Poi sono passati degli anni, la mansarda l'ho lasciata, ho preso un alloggio in affitto in un quartiere popolare di Torino, e a furia di scrivere la sera, e durante le vacanze, e di pensare sempre che ne valesse la pena, non mollare, e a furia di far leggere manoscritti e far fallire case editrici, un editore prestigioso ha preso a pubblicarmi. Ed è così che nell'autunno del 2007 ho deciso che era ora che tutto questo fosse riconosciuto e, complice il rinnovo della carta d'identità, che certificassero l'esistenza di quella professione. E oggi c'è scritto Scrittore, sotto la foto. Perché dopo l'umiliazione dell'Hobby, in quell'autunno, ero tornato alla carica, con una borsa con dentro i miei libri e gli articoli di giornali che parlavano di me, e io che facevo notare all'impiegata la corrispondenza tra la foto che c'era negli articoli e il mio nome, che ero appunto io, che quindi Ero uno scrittore. E poi insomma me l'avevano scritto, sfiniti, tra le professioni, anche se in fondo non mi interessava nulla, era una provocazione, vedere che spazio aveva lo scrittore nella cosiddetta società civile.
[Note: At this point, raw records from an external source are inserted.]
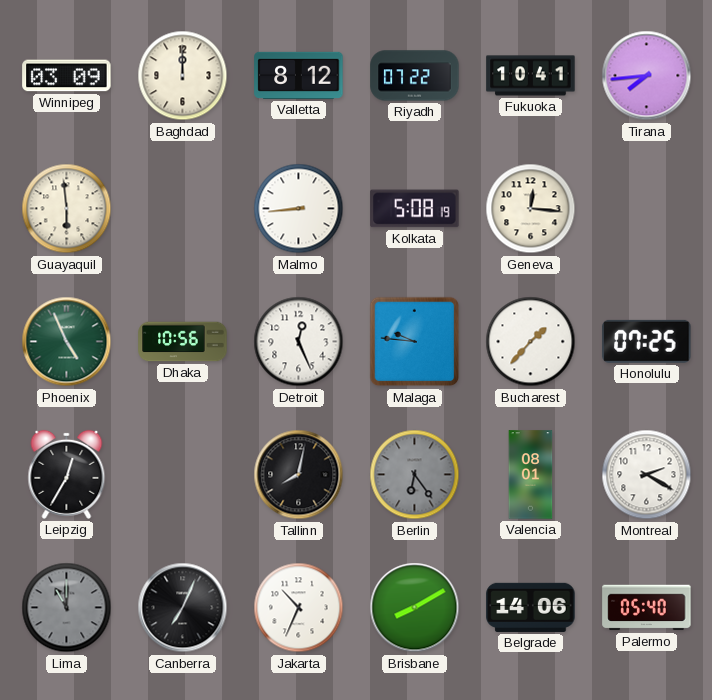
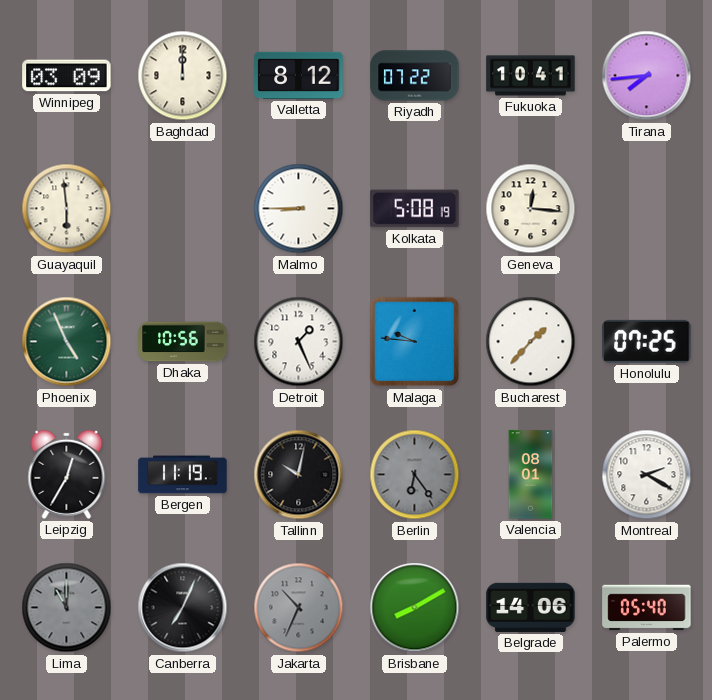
Malmo: 8:44 -> 8:45
Detroit: 12:26 -> 1:26
Bergen: none -> 11:19
Tallinn: 8:02 -> 10:02
Jakarta dial: white -> grey
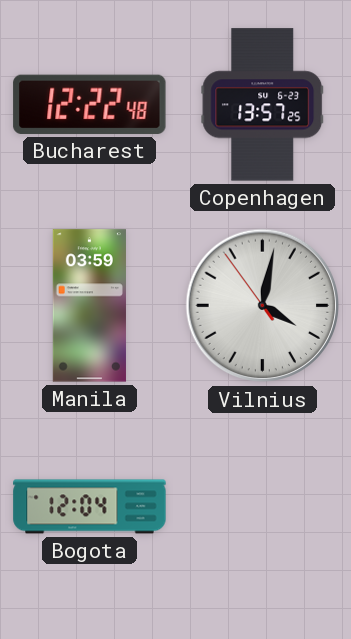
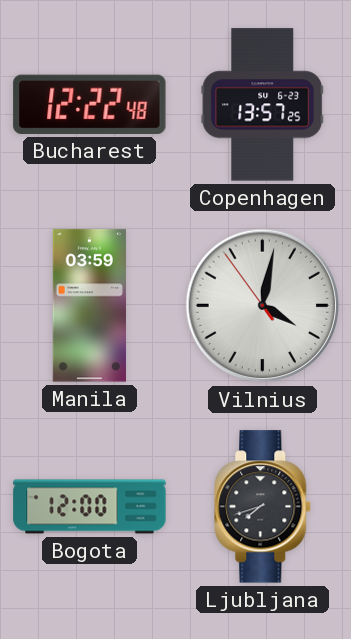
Bogota: 12:04 -> 12:00
Ljubljana: none -> 7:42
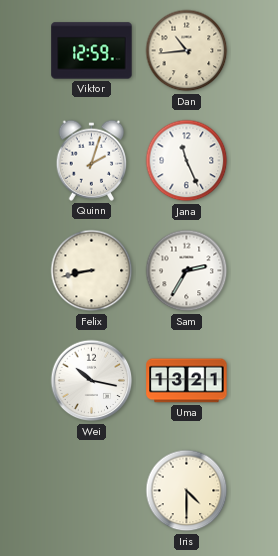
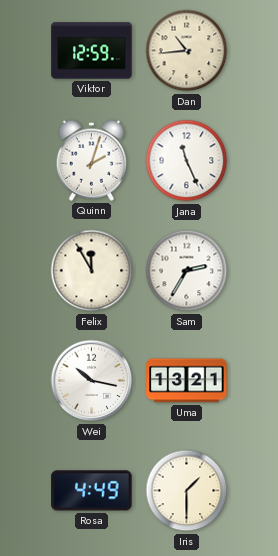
Felix: 8:43 -> 11:55
Rosa: none -> 4:49
Iris: 4:30 -> 1:30
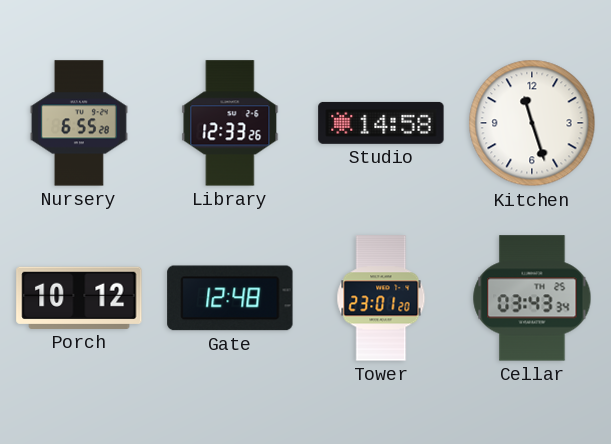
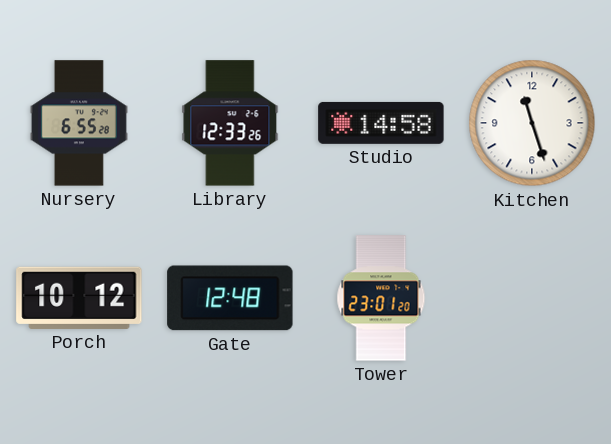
Cellar: 03:43 -> none
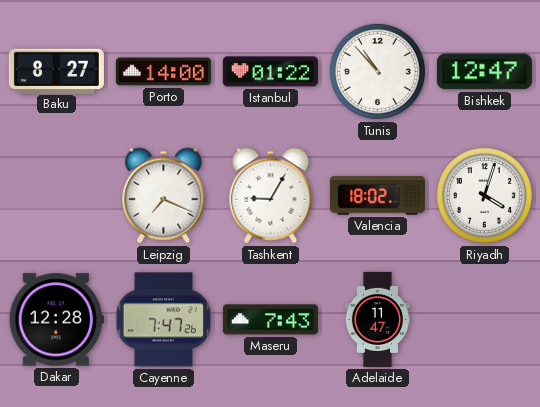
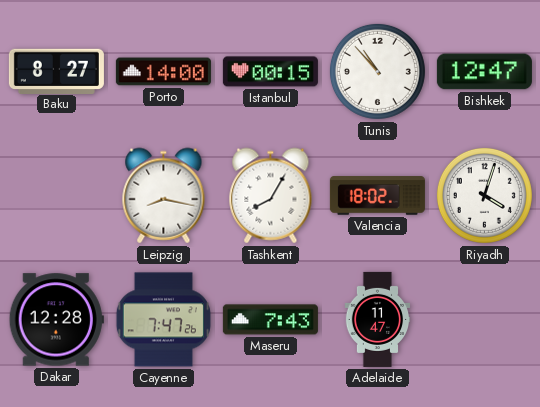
Istanbul: 01:22 -> 00:15
Leipzig: 7:19 -> 8:17
Tashkent: 9:05 -> 8:05
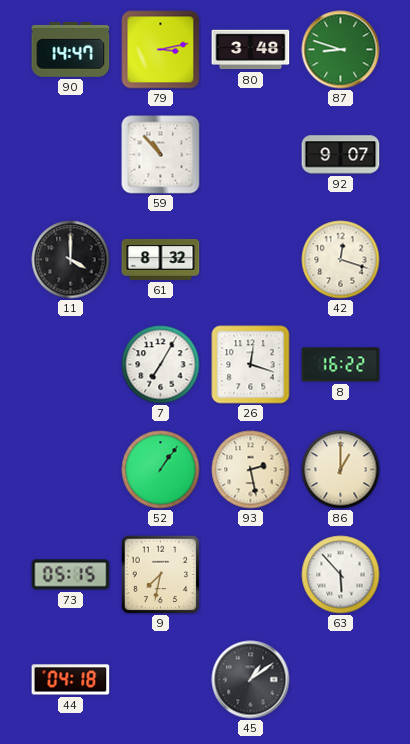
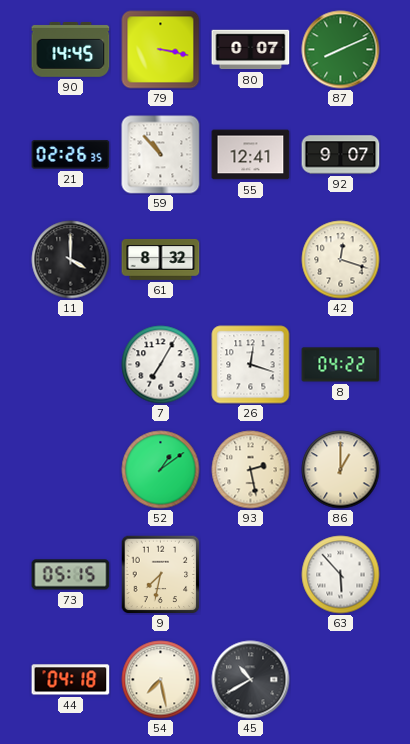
90: 14:47 -> 14:45
79: 3:13 -> 3:17
80: 3:48 -> 0:07
87: 8:48 -> 8:11
21: none -> 02:26
55: none -> 12:41
8: 16:22 -> 04:22
52: 1:06 -> 1:09
54: none -> 7:28
45: 1:09 -> 10:40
Me l'avevano concesso, alla fine, anche se non ero Geometra, Idraulico, Ingegnere, Architetto Avvocato, o Contadino, ma quella cosa confusa che che siamo, tra bellezza e dolore, con il male che continua a rosicchiare alle caviglie, lo sentiamo tutti la notte, e però c'è anche sempre lo stupore, e la voglia di metterlo tutto in parole, e dividerle con gli altri.
E poi l'anno scorso ho chiuso la partita Iva.